The data section start

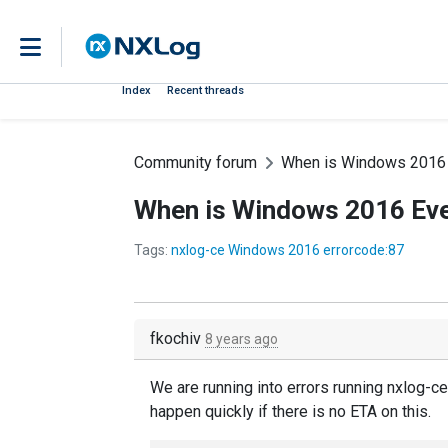
Index
Recent threads
Community forum
When is Windows 2016 
When is Windows 2016 Eve
Tags:
nxlog-ce Windows 2016 errorcode:87
fkochiv
8 years ago
We are running into errors running nxlog-c
happen quickly if there is no ETA on this.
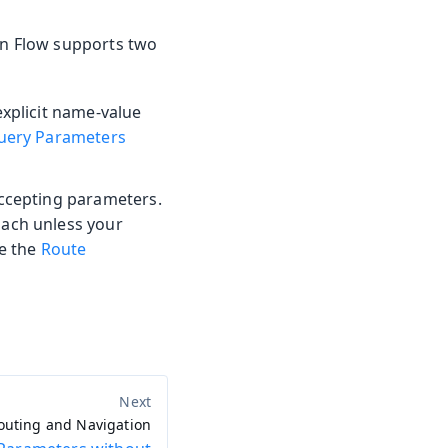
din Flow supports two
explicit name-value
uery Parameters
accepting parameters.
oach unless your
ee the
Route
outing and Navigation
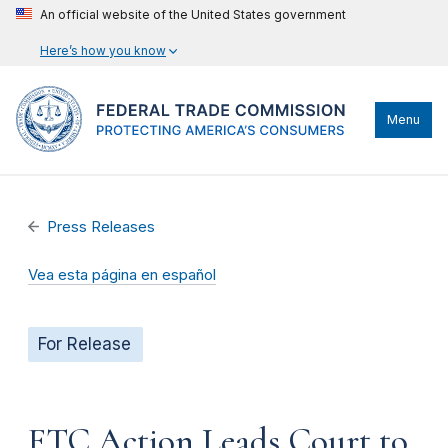
An official website of the United States government
Here’s how you know
Menu
Press Releases
Vea esta página en español
For Release
FTC Action Leads Court to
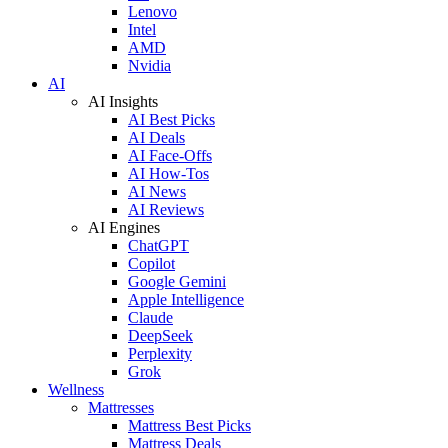
Lenovo
Intel
AMD
Nvidia
AI
AI Insights
AI Best Picks
AI Deals
AI Face-Offs
AI How-Tos
AI News
AI Reviews
AI Engines
ChatGPT
Copilot
Google Gemini
Apple Intelligence
Claude
DeepSeek
Perplexity
Grok
Wellness
Mattresses
Mattress Best Picks
Mattress Deals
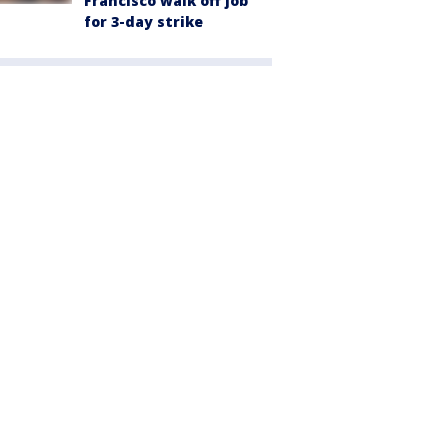
Francisco walk off job
for 3-day strike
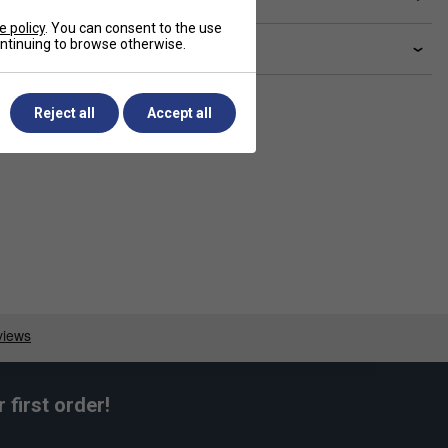
e policy
. You can consent to the use
continuing to browse otherwise.
livery & returns
Reject all
Accept all
first order!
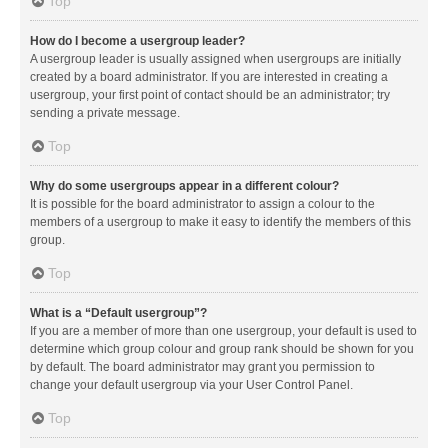
Top
How do I become a usergroup leader?
A usergroup leader is usually assigned when usergroups are initially
created by a board administrator. If you are interested in creating a
usergroup, your first point of contact should be an administrator; try
sending a private message.
Top
Why do some usergroups appear in a different colour?
It is possible for the board administrator to assign a colour to the
members of a usergroup to make it easy to identify the members of this
group.
Top
What is a “Default usergroup”?
If you are a member of more than one usergroup, your default is used to
determine which group colour and group rank should be shown for you
by default. The board administrator may grant you permission to
change your default usergroup via your User Control Panel.
Top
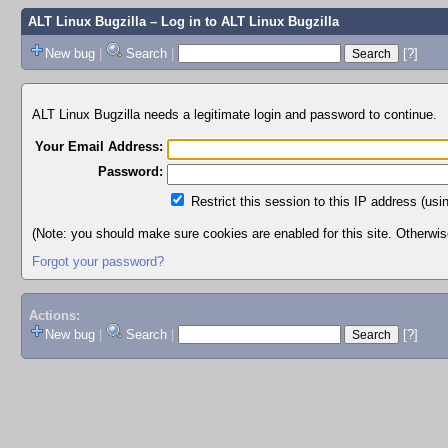
ALT Linux Bugzilla
– Log in to ALT Linux Bugzilla
New bug
|
Search
|
[?]
ALT Linux Bugzilla needs a legitimate login and password to continue.
Your Email Address:
Password:
Restrict this session to this IP address (usi
(Note: you should make sure cookies are enabled for this site. Otherwise,
Forgot your password?
Actions:
New bug
|
Search
|
[?]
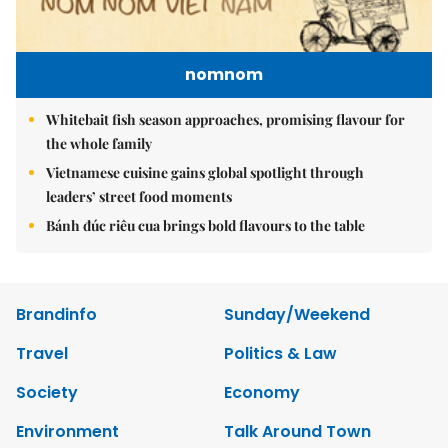
nomnom
Whitebait fish season approaches, promising flavour for
the whole family
Vietnamese cuisine gains global spotlight through
leaders’ street food moments
Bánh đúc riêu cua brings bold flavours to the table
Brandinfo
Sunday/Weekend
Travel
Politics & Law
Society
Economy
Environment
Talk Around Town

The data section end

**Task goal:** Your answer must contain the full data, repeated exactly, without pictures.

**Written response:**
Index
Recent threads
Community forum
When is Windows 2016 
When is Windows 2016 Eve
Tags:
nxlog-ce Windows 2016 errorcode:87
fkochiv
8 years ago
We are running into errors running nxlog-c
happen quickly if there is no ETA on this.
din Flow supports two
explicit name-value
uery Parameters
accepting parameters.
oach unless your
ee the
Route
outing and Navigation
An official website of the United States government
Here’s how you know
Menu
Press Releases
Vea esta página en español
For Release
FTC Action Leads Court to
Lenovo
Intel
AMD
Nvidia
AI
AI Insights
AI Best Picks
AI Deals
AI Face-Offs
AI How-Tos
AI News
AI Reviews
AI Engines
ChatGPT
Copilot
Google Gemini
Apple Intelligence
Claude
DeepSeek
Perplexity
Grok
Wellness
Mattresses
Mattress Best Picks
Mattress Deals
Francisco walk off job
for 3-day strike
e policy
. You can consent to the use
continuing to browse otherwise.
livery & returns
Reject all
Accept all
first order!
Top
How do I become a usergroup leader?
A usergroup leader is usually assigned when usergroups are initially
created by a board administrator. If you are interested in creating a
usergroup, your first point of contact should be an administrator; try
sending a private message.
Top
Why do some usergroups appear in a different colour?
It is possible for the board administrator to assign a colour to the
members of a usergroup to make it easy to identify the members of this
group.
Top
What is a “Default usergroup”?
If you are a member of more than one usergroup, your default is used to
determine which group colour and group rank should be shown for you
by default. The board administrator may grant you permission to
change your default usergroup via your User Control Panel.
Top
ALT Linux Bugzilla
– Log in to ALT Linux Bugzilla
New bug
|
Search
|
[?]
ALT Linux Bugzilla needs a legitimate login and password to continue.
Your Email Address:
Password:
Restrict this session to this IP address (usi
(Note: you should make sure cookies are enabled for this site. Otherwise,
Forgot your password?
Actions:
New bug
|
Search
|
[?]
nomnom
Whitebait fish season approaches, promising flavour for
the whole family
Vietnamese cuisine gains global spotlight through
leaders’ street food moments
Bánh đúc riêu cua brings bold flavours to the table
Brandinfo
Sunday/Weekend
Travel
Politics & Law
Society
Economy
Environment
Talk Around Town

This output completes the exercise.